El mariscal de campo es muy alto y corpulento, con unas piernas desproporcionadamente largas y un inmenso trasero. Tiene la cara ancha y el pelo lacio, teñido de negro. Parece que le gustan los uniformes de colores chillones. Estaba sentado en un escritorio de su vagón, escuchando música en la radio y comiendo membrillo cristalizado de un platito cuando me condujeron hasta él, todavía medio inconsciente. Me preguntó sobre mi procedencia, y creo recordar que le conté la verdad, que encontró extremadamente divertida. «Serás mi ayuda de cámara», me dijo, «me gusta escuchar buenas historias durante la cena». Me encerraron en una celda minúscula de uno de los vagones mientras los hombres del mariscal de campo terminaban de saquear y matar. Cuando fueron a buscarme, me quitaron el pañuelo. Vi al mariscal de campo sonarse la nariz con él al cabo de unos días.

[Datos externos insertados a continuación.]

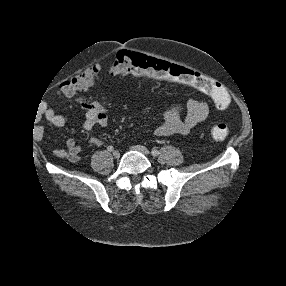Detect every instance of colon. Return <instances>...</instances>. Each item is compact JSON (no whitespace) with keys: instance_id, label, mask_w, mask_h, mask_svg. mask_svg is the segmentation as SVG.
<instances>
[{"instance_id":"1","label":"colon","mask_w":286,"mask_h":286,"mask_svg":"<svg viewBox=\"0 0 286 286\" xmlns=\"http://www.w3.org/2000/svg\"><path fill=\"white\" fill-rule=\"evenodd\" d=\"M101 72L100 66H94L63 83L58 95L64 99L90 87ZM111 75L136 74L156 79H174L194 85L207 93L218 110H226L230 106V97L223 85L198 72L170 65L164 61L143 54L122 50L118 52L109 67ZM230 129L224 123H215L210 128V136L216 141H224Z\"/></svg>"}]
</instances>
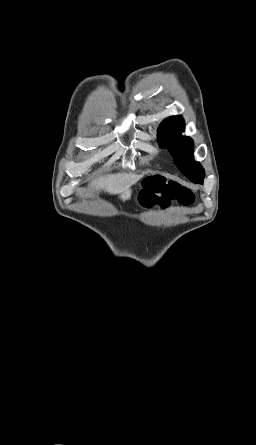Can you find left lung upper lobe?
<instances>
[{
	"mask_svg": "<svg viewBox=\"0 0 256 445\" xmlns=\"http://www.w3.org/2000/svg\"><path fill=\"white\" fill-rule=\"evenodd\" d=\"M184 120L181 116H171L164 120L158 128L160 147H167L173 154L175 163L192 182L203 183L205 176L202 166L194 161L193 141L183 137Z\"/></svg>",
	"mask_w": 256,
	"mask_h": 445,
	"instance_id": "1",
	"label": "left lung upper lobe"
}]
</instances>
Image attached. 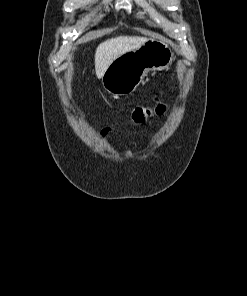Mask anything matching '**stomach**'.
Instances as JSON below:
<instances>
[{"label":"stomach","mask_w":247,"mask_h":296,"mask_svg":"<svg viewBox=\"0 0 247 296\" xmlns=\"http://www.w3.org/2000/svg\"><path fill=\"white\" fill-rule=\"evenodd\" d=\"M173 56L172 49L166 43L149 38L138 49L116 58L101 78L102 85L112 95L132 93L149 71L166 69Z\"/></svg>","instance_id":"1"}]
</instances>
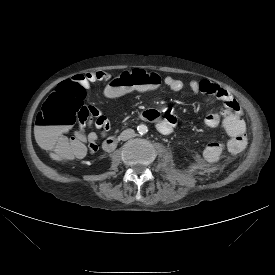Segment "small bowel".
Segmentation results:
<instances>
[{"label": "small bowel", "mask_w": 275, "mask_h": 275, "mask_svg": "<svg viewBox=\"0 0 275 275\" xmlns=\"http://www.w3.org/2000/svg\"><path fill=\"white\" fill-rule=\"evenodd\" d=\"M108 76L103 72H92L88 74H77L73 77L74 81L79 82L85 88H88L91 83L98 80H106ZM164 84L172 91H181L184 88V83L180 79L166 76L163 80ZM190 89L192 92L204 93L207 95L216 96L223 103V110L220 112H210L204 117V123L208 127H217L221 125L226 134L229 136V149L232 153H238L244 149L247 143L246 126L240 115V107L233 96L224 88L217 84H213L210 80L202 82L191 81ZM147 91V90H146ZM92 107V106H91ZM89 119L80 124L78 131L79 136L87 143L88 151L94 154L98 150V141L105 136L109 130L107 119L95 107ZM150 122L156 124L157 129L163 134H170L176 127L177 116L175 110L167 108L161 112L159 108L153 107L147 113ZM94 127L101 129V134L96 132L85 133V127ZM225 151V145L222 140L213 138L208 141L202 150V155L205 160L214 162L218 160Z\"/></svg>", "instance_id": "c3829d8e"}]
</instances>
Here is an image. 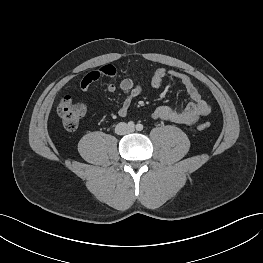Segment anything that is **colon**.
<instances>
[{
	"mask_svg": "<svg viewBox=\"0 0 263 263\" xmlns=\"http://www.w3.org/2000/svg\"><path fill=\"white\" fill-rule=\"evenodd\" d=\"M86 111L85 104L73 100L70 96H65L58 104L57 112L62 124L67 130H75ZM210 127L209 123L199 125L200 130Z\"/></svg>",
	"mask_w": 263,
	"mask_h": 263,
	"instance_id": "colon-1",
	"label": "colon"
}]
</instances>
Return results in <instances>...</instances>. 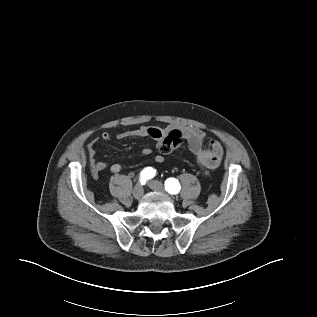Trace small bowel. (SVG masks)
Returning <instances> with one entry per match:
<instances>
[{
	"label": "small bowel",
	"mask_w": 317,
	"mask_h": 317,
	"mask_svg": "<svg viewBox=\"0 0 317 317\" xmlns=\"http://www.w3.org/2000/svg\"><path fill=\"white\" fill-rule=\"evenodd\" d=\"M188 144L189 150L195 156L198 165L205 171H211L217 168L223 158L224 148L221 142L217 140H211L208 145L204 146L206 138L205 132L193 126H186L180 130ZM167 131L152 126H142L133 130H126L119 132L115 135L118 140L137 138V137H151L158 143V153L154 155L153 159L157 163L164 161L163 153L160 152L159 146L162 142L163 136ZM112 139V135L109 132H103L101 134V140L108 142ZM152 149L144 148L141 151L143 156H149L152 154ZM97 149L95 142L90 143L88 146V157L90 169L93 176H97L99 172L109 169L113 174H117L121 171L122 167L118 163L108 165L106 162L99 161L96 157Z\"/></svg>",
	"instance_id": "obj_1"
}]
</instances>
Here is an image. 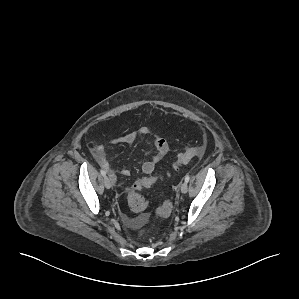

Los hombres del mariscal de campo volvieron de mi antiguo tren, llenos de salpicaduras de sangre y cargados con armas y objetos de valor. De pronto, se desató un fuerte viento que agitó los vapores de la caldera natural formada en el valle. El lago estaba prácticamente seco; finalmente, el torrente de lava y el glaciar se habían encontrado en una serie de explosiones tremendas que lanzaron fragmentos de hielo y rocas a cientos de metros por los aires. Nuestro pequeño tren escapó, traqueteando y chirriando, huyendo de los escombros de la vía que habíamos dejado atrás y del cataclismo de elementos que tenía lugar en el valle.
El tren del mariscal de campo era más corto y menos equipado que el que sus hombres habían saqueado. Solamente nos movíamos de noche, a menos que el cielo estuviera cubierto por nubes muy espesas, ocultándonos en túneles durante el día o cubriendo el tren con redes de camuflaje. Durante los primeros días, se respiraba una atmósfera de tensión en el tren, pero, pese a una huida por los pelos de un bombardero y al estremecedor cruce de un inmenso viaducto curvado y deteriorado bajo un ataque continuo de artillería pesada, el ambiente entre el grupo variopinto se distendía perceptiblemente a medida que nos alejábamos del escenario de la emboscada.